### What is being asked
Each line of the data should be transcribed exactly as given.

Extracted data entries
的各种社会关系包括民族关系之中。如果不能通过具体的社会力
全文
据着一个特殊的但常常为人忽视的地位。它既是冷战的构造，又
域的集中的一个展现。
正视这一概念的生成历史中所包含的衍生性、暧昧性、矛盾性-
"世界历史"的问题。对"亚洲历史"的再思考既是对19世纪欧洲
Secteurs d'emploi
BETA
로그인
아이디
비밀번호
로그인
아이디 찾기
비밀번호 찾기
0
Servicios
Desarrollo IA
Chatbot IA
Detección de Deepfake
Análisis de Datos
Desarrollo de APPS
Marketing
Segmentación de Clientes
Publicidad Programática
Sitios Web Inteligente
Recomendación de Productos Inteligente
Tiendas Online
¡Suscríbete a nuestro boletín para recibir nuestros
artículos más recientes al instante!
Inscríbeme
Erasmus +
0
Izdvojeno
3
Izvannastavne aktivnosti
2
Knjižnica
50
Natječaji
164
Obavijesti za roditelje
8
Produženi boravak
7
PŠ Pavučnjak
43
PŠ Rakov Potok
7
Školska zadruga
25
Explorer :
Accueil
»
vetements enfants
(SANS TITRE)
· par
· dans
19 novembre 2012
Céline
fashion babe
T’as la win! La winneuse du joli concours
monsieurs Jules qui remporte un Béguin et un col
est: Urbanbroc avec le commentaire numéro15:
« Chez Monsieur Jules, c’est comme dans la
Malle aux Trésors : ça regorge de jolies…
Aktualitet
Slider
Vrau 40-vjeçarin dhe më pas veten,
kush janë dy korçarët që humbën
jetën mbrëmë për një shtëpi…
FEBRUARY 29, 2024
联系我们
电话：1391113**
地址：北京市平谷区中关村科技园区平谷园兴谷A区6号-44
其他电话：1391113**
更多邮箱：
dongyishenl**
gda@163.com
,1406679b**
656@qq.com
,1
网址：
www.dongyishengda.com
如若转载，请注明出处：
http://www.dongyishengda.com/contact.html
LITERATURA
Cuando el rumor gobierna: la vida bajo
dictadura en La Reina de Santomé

### Exercise answer
的各种社会关系包括民族关系之中。如果不能通过具体的社会力
全文
据着一个特殊的但常常为人忽视的地位。它既是冷战的构造，又
域的集中的一个展现。
正视这一概念的生成历史中所包含的衍生性、暧昧性、矛盾性-
"世界历史"的问题。对"亚洲历史"的再思考既是对19世纪欧洲
Secteurs d'emploi
BETA
로그인
아이디
비밀번호
로그인
아이디 찾기
비밀번호 찾기
0
Servicios
Desarrollo IA
Chatbot IA
Detección de Deepfake
Análisis de Datos
Desarrollo de APPS
Marketing
Segmentación de Clientes
Publicidad Programática
Sitios Web Inteligente
Recomendación de Productos Inteligente
Tiendas Online
¡Suscríbete a nuestro boletín para recibir nuestros
artículos más recientes al instante!
Inscríbeme
Erasmus +
0
Izdvojeno
3
Izvannastavne aktivnosti
2
Knjižnica
50
Natječaji
164
Obavijesti za roditelje
8
Produženi boravak
7
PŠ Pavučnjak
43
PŠ Rakov Potok
7
Školska zadruga
25
Explorer :
Accueil
»
vetements enfants
(SANS TITRE)
· par
· dans
19 novembre 2012
Céline
fashion babe
T’as la win! La winneuse du joli concours
monsieurs Jules qui remporte un Béguin et un col
est: Urbanbroc avec le commentaire numéro15:
« Chez Monsieur Jules, c’est comme dans la
Malle aux Trésors : ça regorge de jolies…
Aktualitet
Slider
Vrau 40-vjeçarin dhe më pas veten,
kush janë dy korçarët që humbën
jetën mbrëmë për një shtëpi…
FEBRUARY 29, 2024
联系我们
电话：1391113**
地址：北京市平谷区中关村科技园区平谷园兴谷A区6号-44
其他电话：1391113**
更多邮箱：
dongyishenl**
gda@163.com
,1406679b**
656@qq.com
,1
网址：
www.dongyishengda.com
如若转载，请注明出处：
http://www.dongyishengda.com/contact.html
LITERATURA
Cuando el rumor gobierna: la vida bajo
dictadura en La Reina de Santomé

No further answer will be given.